PROVIDED RECORDS
□ □ □ □ □ □ □
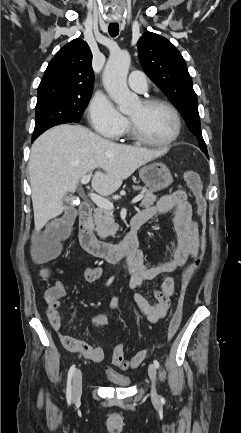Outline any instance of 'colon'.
Here are the masks:
<instances>
[{"label": "colon", "mask_w": 241, "mask_h": 433, "mask_svg": "<svg viewBox=\"0 0 241 433\" xmlns=\"http://www.w3.org/2000/svg\"><path fill=\"white\" fill-rule=\"evenodd\" d=\"M185 177L188 181L189 187L191 188L195 202L197 206V213L201 218L202 224H205V210L206 202L203 196L202 183L194 171H187ZM61 212L63 215L61 218L56 220L51 224L47 230L33 243L32 246V256L37 262H45L51 259L58 251L61 240L68 234L70 229V214H77V205H62ZM199 259L195 260L184 272L179 288L178 300L175 311L170 319L167 337L171 339L178 331L184 312V306L186 301V296L188 292V287L195 270L199 266ZM47 298H53L55 292L48 290L46 293ZM147 357L146 351H140L136 353L132 358L127 359L125 356L124 346L118 344L113 351V363L124 369L136 368L142 364V362ZM113 370H109L108 373H113Z\"/></svg>", "instance_id": "5ec220e1"}]
</instances>
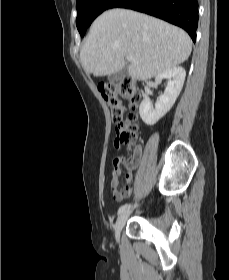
□ □ □ □ □ □ □
INSTRUCTIONS TO FOLLOW
Reproduce the listing exactly. Do not include its images.

EXERCISE RESULT
Outline any instance of 'colon'.
Here are the masks:
<instances>
[{"label": "colon", "mask_w": 241, "mask_h": 433, "mask_svg": "<svg viewBox=\"0 0 241 433\" xmlns=\"http://www.w3.org/2000/svg\"><path fill=\"white\" fill-rule=\"evenodd\" d=\"M185 177L188 181L189 187L191 188L195 202L197 206V213L201 218L202 224H205V210L206 202L203 196L202 183L194 171H187ZM61 212L63 215L61 218L56 220L51 224L47 230L33 243L32 246V256L37 262H45L51 259L58 251L61 240L68 234L70 229V214H77V205H62ZM199 259L195 260L184 272L179 288L178 300L175 311L170 319L167 337L171 339L178 331L184 312V306L186 301V296L188 292V287L195 270L199 266ZM47 298H53L55 292L48 290L46 293ZM147 357L146 351H140L136 353L132 358L127 359L125 356L124 346L118 344L113 351V363L124 369L136 368L142 364V362ZM113 370H109L108 373H113Z\"/></svg>", "instance_id": "5ec220e1"}]
</instances>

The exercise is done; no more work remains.